Но позвольте мне снова поставить вас туда, где мы стояли некоторое время, входя через дверной проем посреди длинного южного нефа. Пересеките неф и соберите теперь в одном взгляде перспективу целого. Вдали, с левой стороны, глаз влечется вверх к спокойному свету сводов предцеркви, кажущихся, несомненно, более просторными, потому что частично скрытых от нас перегородкой внизу. Но с правой стороны, к востоку, как будто с твердой целью поразительного архитектурного контраста, наставления о месте той или иной манеры в архитектурном ряду, длинная, туннелеобразная, военная работа романского нефа широко открывается в бодрящий дневной свет хора и трансептов, в том сорте готики, который Бернар приветствовал бы, со сводом, поднимающимся теперь высоко над линией крыши тела церкви, sicut lilium excelsum. Простые цветы, флора раннего стрельчатого стиля, которые никогда не могли бы выглядеть как дома в качестве элемента полудикого декора нефа, кажутся растущими здесь на снопах тонких, тростниковых колонн, как будто естественно в резном камне. Даже здесь, действительно, римский или романский вкус все еще гордо задерживается в монолитных колоннах шеве. Внешне мы можем отметить, с какой ловкостью готический хор был вставлен на свое место, под и внутри великих контрфорсов более раннего романского.

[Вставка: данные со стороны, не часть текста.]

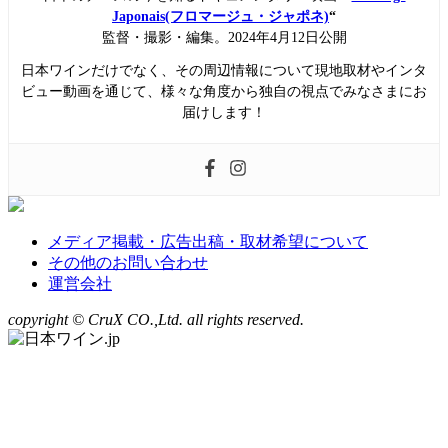
Japonais(フロマージュ・ジャポネ)
“
監督・撮影・編集。2024年4月12日公開
日本ワインだけでなく、その周辺情報について現地取材やインタ
ビュー動画を通じて、様々な角度から独自の視点でみなさまにお
届けします！
メディア掲載・広告出稿・取材希望について
その他のお問い合わせ
運営会社
copyright © CruX CO.,Ltd. all rights reserved.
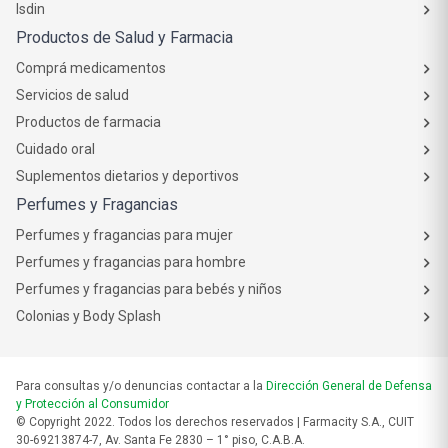
Isdin
Productos de Salud y Farmacia
Comprá medicamentos
Servicios de salud
Productos de farmacia
Cuidado oral
Suplementos dietarios y deportivos
Perfumes y Fragancias
Perfumes y fragancias para mujer
Perfumes y fragancias para hombre
Perfumes y fragancias para bebés y niños
Colonias y Body Splash
Para consultas y/o denuncias contactar a la
Dirección General de Defensa
y Protección al Consumidor
© Copyright 2022. Todos los derechos reservados | Farmacity S.A., CUIT
30-69213874-7, Av. Santa Fe 2830 – 1° piso, C.A.B.A.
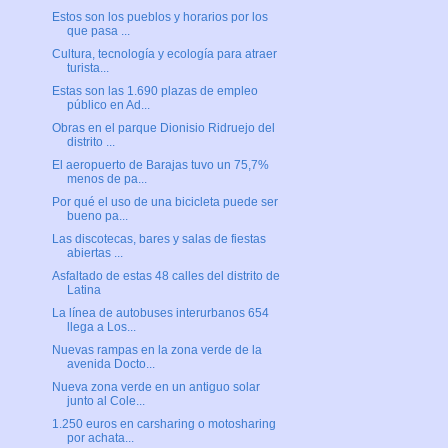
Estos son los pueblos y horarios por los
que pasa ...
Cultura, tecnología y ecología para atraer
turista...
Estas son las 1.690 plazas de empleo
público en Ad...
Obras en el parque Dionisio Ridruejo del
distrito ...
El aeropuerto de Barajas tuvo un 75,7%
menos de pa...
Por qué el uso de una bicicleta puede ser
bueno pa...
Las discotecas, bares y salas de fiestas
abiertas ...
Asfaltado de estas 48 calles del distrito de
Latina
La línea de autobuses interurbanos 654
llega a Los...
Nuevas rampas en la zona verde de la
avenida Docto...
Nueva zona verde en un antiguo solar
junto al Cole...
1.250 euros en carsharing o motosharing
por achata...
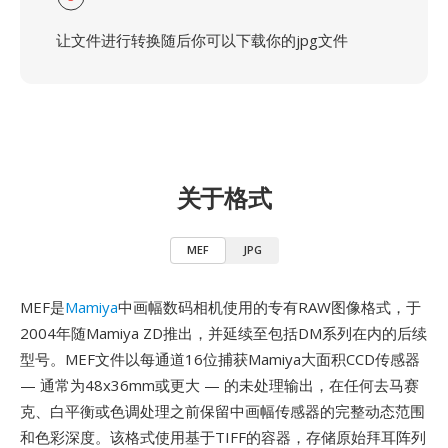
让文件进行转换随后你可以下载你的jpg文件
关于格式
MEF
JPG
MEF是
Mamiya
中画幅数码相机使用的专有RAW图像格式，于
2004年随Mamiya ZD推出，并延续至包括DM系列在内的后续
型号。MEF文件以每通道16位捕获Mamiya大面积CCD传感器
— 通常为48x36mm或更大 — 的未处理输出，在任何去马赛
克、白平衡或色调处理之前保留中画幅传感器的完整动态范围
和色彩深度。该格式使用基于TIFF的容器，存储原始拜耳阵列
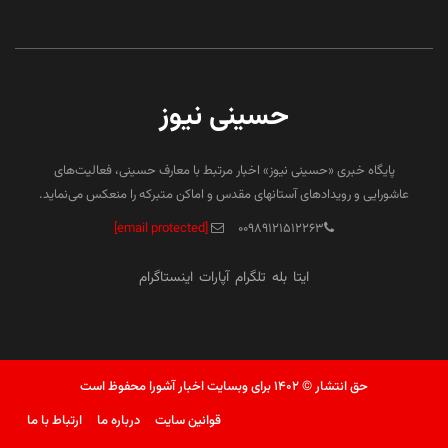
حسینی نیوز
پایگاه خبری «حسینی نیوز» اخبار مرتبط با معارف حسینی، فعالیت‌های
عاشورایی و رویدادهای آستانهای مقدس و اماکن متبرکه را منعکس می‌نماید.
[email protected]
۰۰۹۸۹۱۲۱۵۱۲۲۶۳
ایتا
بله
تلگرام
آپارات
اینستاگرام
حق انتشار © ۱۴۰۲ برای وبسایت اخبار آشورا محفوظ است
قوانین سایت
درباره ما
ارتباط با ما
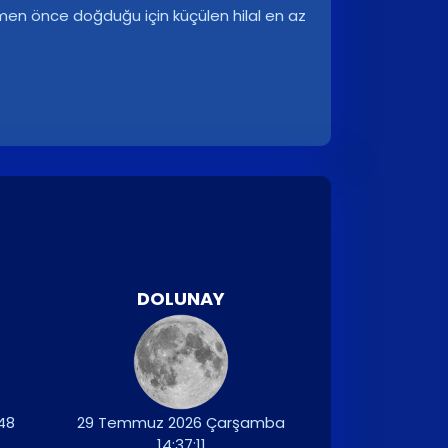
men önce doğduğu için küçülen hilal en az
DOLUNAY
:48
29 Temmuz 2026 Çarşamba
14:37:11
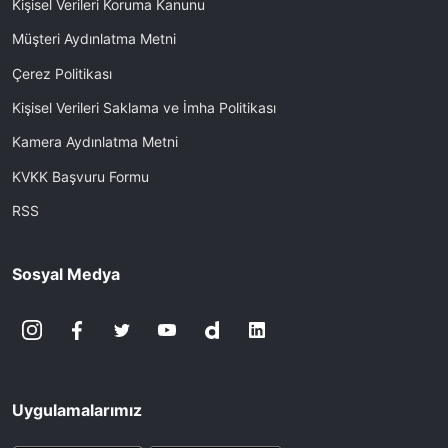
Kişisel Verileri Koruma Kanunu
Müşteri Aydınlatma Metni
Çerez Politikası
Kişisel Verileri Saklama ve İmha Politikası
Kamera Aydınlatma Metni
KVKK Başvuru Formu
RSS
Sosyal Medya
Uygulamalarımız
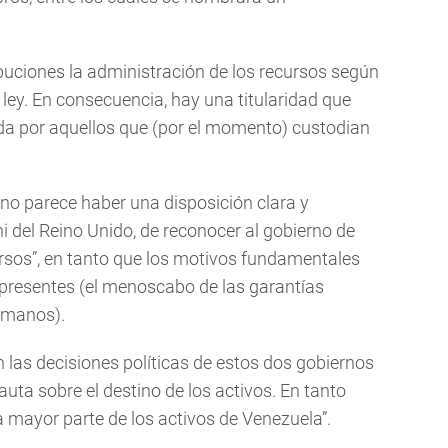
ibuciones la administración de los recursos según
ley. En consecuencia, hay una titularidad que
da por aquellos que (por el momento) custodian
“no parece haber una disposición clara y
i del Reino Unido, de reconocer al gobierno de
ursos”, en tanto que los motivos fundamentales
presentes (el menoscabo de las garantías
umanos).
n las decisiones políticas de estos dos gobiernos
pauta sobre el destino de los activos. En tanto
la mayor parte de los activos de Venezuela”.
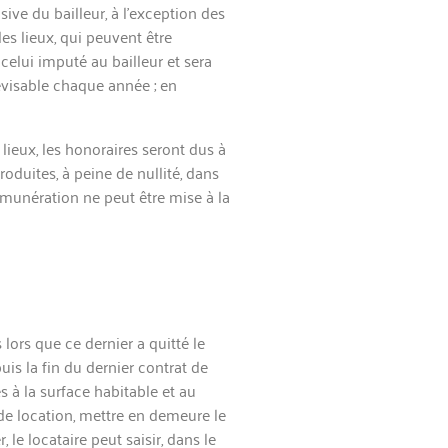
ive du bailleur, à l’exception des
des lieux, qui peuvent être
celui imputé au bailleur et sera
évisable chaque année ; en
 lieux, les honoraires seront dus à
roduites, à peine de nullité, dans
émunération ne peut être mise à la
lors que ce dernier a quitté le
is la fin du dernier contrat de
s à la surface habitable et au
t de location, mettre en demeure le
 le locataire peut saisir, dans le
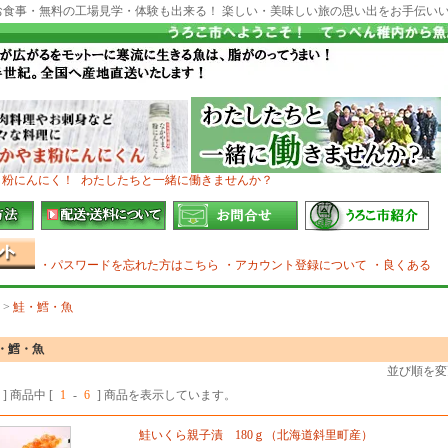
お食事・無料の工場見学・体験も出来る！ 楽しい・美味しい旅の思い出をお手伝い
ま粉にんにく！
わたしたちと一緒に働きませんか？
・パスワードを忘れた方はこちら
・アカウント登録について
・良くある
>
鮭・鱈・魚
・鱈・魚
並び順を変
] 商品中 [
1
-
6
] 商品を表示しています。
鮭いくら親子漬 180ｇ（北海道斜里町産）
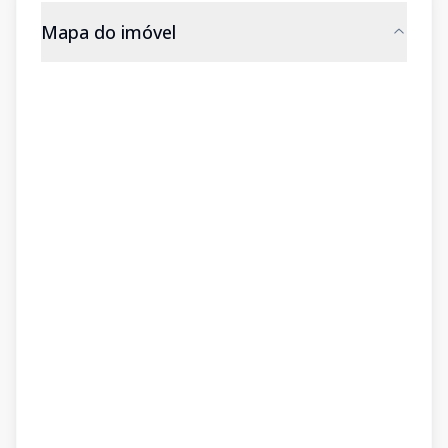
Mapa do imóvel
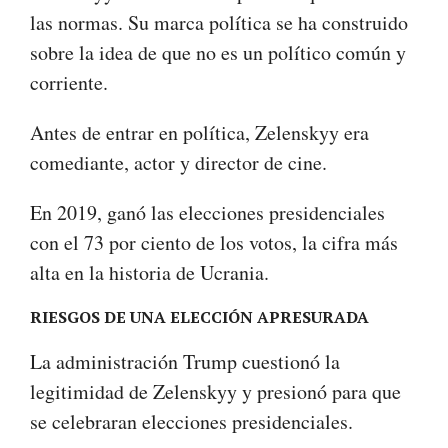
las normas. Su marca política se ha construido
sobre la idea de que no es un político común y
corriente.
Antes de entrar en política, Zelenskyy era
comediante, actor y director de cine.
En 2019, ganó las elecciones presidenciales
con el 73 por ciento de los votos, la cifra más
alta en la historia de Ucrania.
RIESGOS DE UNA ELECCIÓN APRESURADA
La administración Trump cuestionó la
legitimidad de Zelenskyy y presionó para que
se celebraran elecciones presidenciales.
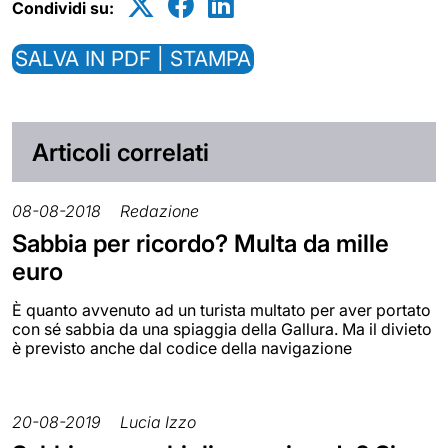
Condividi su:
SALVA IN PDF | STAMPA
Articoli correlati
08-08-2018
Redazione
Sabbia per ricordo? Multa da mille
euro
È quanto avvenuto ad un turista multato per aver portato
con sé sabbia da una spiaggia della Gallura. Ma il divieto
è previsto anche dal codice della navigazione
20-08-2019
Lucia Izzo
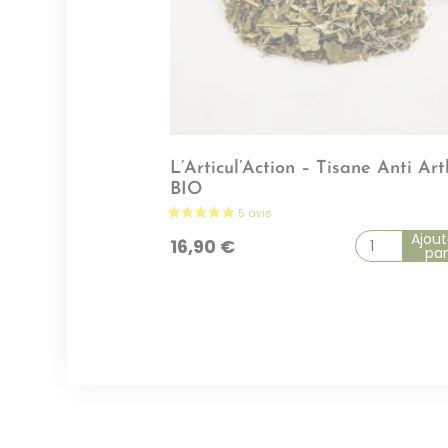
L’Articul’Action – Tisane Anti Ar
BIO
Ajout
16,90
€
pan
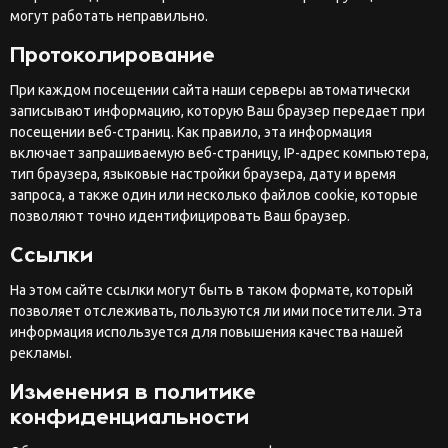
могут работать неправильно.
Протоколирование
При каждом посещении сайта наши серверы автоматически
записывают информацию, которую Ваш браузер передает при
посещении веб-страниц. Как правило, эта информация
включает запрашиваемую веб-страницу, IP-адрес компьютера,
тип браузера, языковые настройки браузера, дату и время
запроса, а также один или несколько файлов cookie, которые
позволяют точно идентифицировать Ваш браузер.
Ссылки
На этом сайте ссылки могут быть в таком формате, который
позволяет отслеживать, пользуются ли ими посетители. Эта
информация используется для повышения качества нашей
рекламы.
Изменения в политике
конфиденциальности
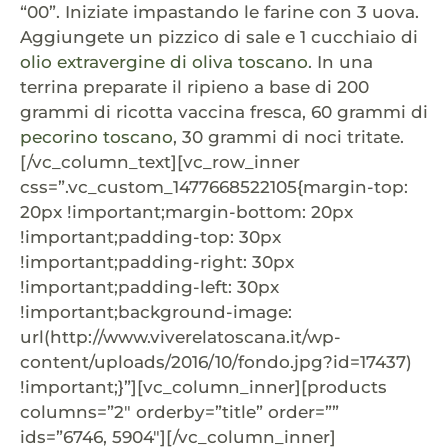
“00”. Iniziate impastando le farine con 3 uova.
Aggiungete un pizzico di sale e 1 cucchiaio di
olio extravergine di oliva toscano
. In una
terrina preparate il ripieno a base di 200
grammi di ricotta vaccina fresca, 60 grammi di
pecorino toscano
, 30 grammi di noci tritate.
[/vc_column_text][vc_row_inner
css=”.vc_custom_1477668522105{margin-top:
20px !important;margin-bottom: 20px
!important;padding-top: 30px
!important;padding-right: 30px
!important;padding-left: 30px
!important;background-image:
url(http://www.viverelatoscana.it/wp-
content/uploads/2016/10/fondo.jpg?id=17437)
!important;}”][vc_column_inner][products
columns=”2″ orderby=”title” order=””
ids=”6746, 5904″][/vc_column_inner]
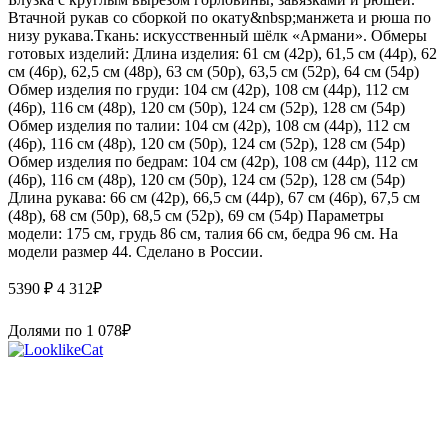
Втачной рукав со сборкой по окату&nbsp;манжета и рюша по
низу рукава.Ткань: искусственный шёлк «Армани». Обмеры
готовых изделий: Длина изделия: 61 см (42р), 61,5 см (44р), 62
см (46р), 62,5 см (48р), 63 см (50р), 63,5 см (52р), 64 см (54р)
Обмер изделия по груди: 104 см (42р), 108 см (44р), 112 см
(46р), 116 см (48р), 120 см (50р), 124 см (52р), 128 см (54р)
Обмер изделия по талии: 104 см (42р), 108 см (44р), 112 см
(46р), 116 см (48р), 120 см (50р), 124 см (52р), 128 см (54р)
Обмер изделия по бедрам: 104 см (42р), 108 см (44р), 112 см
(46р), 116 см (48р), 120 см (50р), 124 см (52р), 128 см (54р)
Длина рукава: 66 см (42р), 66,5 см (44р), 67 см (46р), 67,5 см
(48р), 68 см (50р), 68,5 см (52р), 69 см (54р) Параметры
модели: 175 см, грудь 86 см, талия 66 см, бедра 96 см. На
модели размер 44. Сделано в России.
5390 ₽
4 312
₽
Долями по
1 078
₽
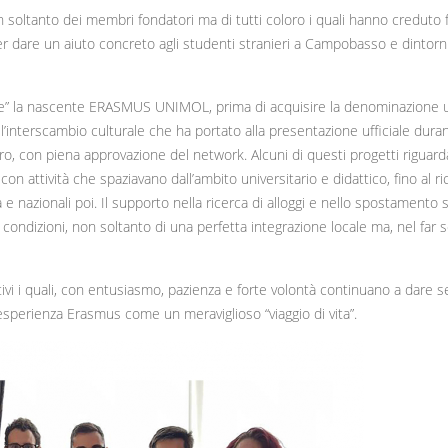
n soltanto dei membri fondatori ma di tutti coloro i quali hanno creduto 
per dare un aiuto concreto agli studenti stranieri a Campobasso e dintorni
ne” la nascente ERASMUS UNIMOL, prima di acquisire la denominazione uff
ell’interscambio culturale che ha portato alla presentazione ufficiale dura
o, con piena approvazione del network. Alcuni di questi progetti riguard
 attività che spaziavano dall’ambito universitario e didattico, fino al ricr
 e nazionali poi. Il supporto nella ricerca di alloggi e nello spostamento s
 condizioni, non soltanto di una perfetta integrazione locale ma, nel far 
i i quali, con entusiasmo, pazienza e forte volontà continuano a dare s
esperienza Erasmus come un meraviglioso “viaggio di vita”.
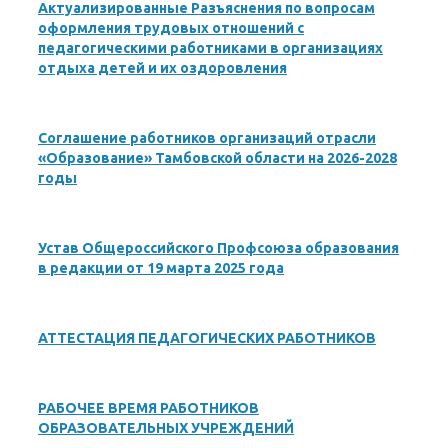
Актуализированные Разъяснения по вопросам
оформления трудовых отношений с
педагогическими работниками в организациях
отдыха детей и их оздоровления
Соглашение работников организаций отрасли
«Образование» Тамбовской области на 2026-2028
годы
Устав Общероссийского Профсоюза образования
в редакции от 19 марта 2025 года
АТТЕСТАЦИЯ ПЕДАГОГИЧЕСКИХ РАБОТНИКОВ
РАБОЧЕЕ ВРЕМЯ РАБОТНИКОВ
ОБРАЗОВАТЕЛЬНЫХ УЧРЕЖДЕНИЙ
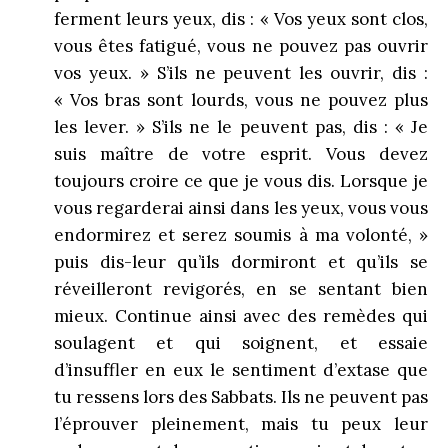
ferment leurs yeux, dis : « Vos yeux sont clos,
vous êtes fatigué, vous ne pouvez pas ouvrir
vos yeux. » S’ils ne peuvent les ouvrir, dis :
« Vos bras sont lourds, vous ne pouvez plus
les lever. » S’ils ne le peuvent pas, dis : « Je
suis maître de votre esprit. Vous devez
toujours croire ce que je vous dis. Lorsque je
vous regarderai ainsi dans les yeux, vous vous
endormirez et serez soumis à ma volonté, »
puis dis-leur qu’ils dormiront et qu’ils se
réveilleront revigorés, en se sentant bien
mieux. Continue ainsi avec des remèdes qui
soulagent et qui soignent, et essaie
d’insuffler en eux le sentiment d’extase que
tu ressens lors des Sabbats. Ils ne peuvent pas
l’éprouver pleinement, mais tu peux leur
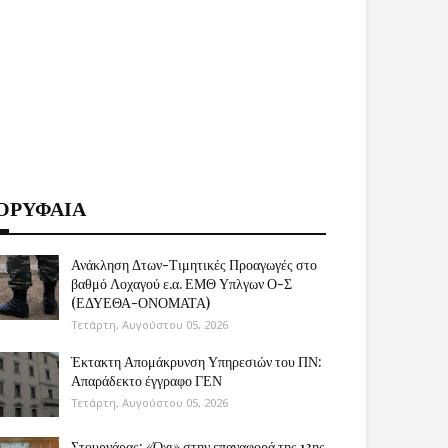
ΟΡΥΦΑΙΑ
Ανάκληση Δτων-Τιμητικές Προαγωγές στο
βαθμό Λοχαγού ε.α. ΕΜΘ Υπλγων Ο-Σ
(ΕΔΥΕΘΑ-ΟΝΟΜΑΤΑ)
Τετάρτη, Αυγούστου 05, 2026
Έκτακτη Απομάκρυνση Υπηρεσιών του ΠΝ:
Απαράδεκτο έγγραφο ΓΕΝ
Τετάρτη, Αυγούστου 05, 2026
Στουρνάρας: «Όχι» στην επαναφορά της 13ης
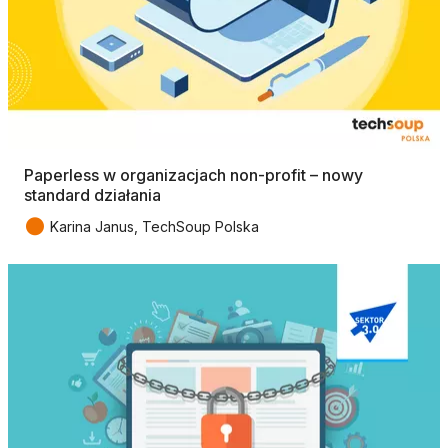
Paperless w organizacjach non-profit – nowy
standard działania
●
Karina Janus, TechSoup Polska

Посетители великой церкви Ассизи иногда находили своего рода притчу в тройном восхождении из темной крипты, где лежит тело святого Франциска, через мрачную «нижнюю» церковь в высоту и ширину, физическое и символическое «просветление» церкви наверху. В Везле этот род контраста напрашивается в одном взгляде; обнадеживающая, но преходящая слава, в которую входишь; длинная, темная центральная аллея; «открытое видение», в которое она нас ведет. Как символ воскресения, ее хор — подходящая диадема церкви Магдалины, мощи которой монахи намеревались покрыть.
И все же, в конце концов, несмотря на это утверждение превосходства (так ли мы должны его называть?) нового готического пути, возможно, самой силой контраста, Мадлен в Везле все еще остается по преимуществу романской и, тем самым, типично монашеской церковью. Несмотря на реставрацию даже, когда мы задерживаемся здесь, впечатление монашеского Средневековья, очень исключительного монашества, которое поистине повернулось спиной к обычной жизни, ревниво замкнулось в себе, является необычайно весомым; тем более потому, что, как сказал крестьянин, когда его спросили дорогу к старому святилищу, которое перешло в занятие сельскохозяйственных рабочих и теперь было покинуто даже ими: Maintenant il n'y a personne là.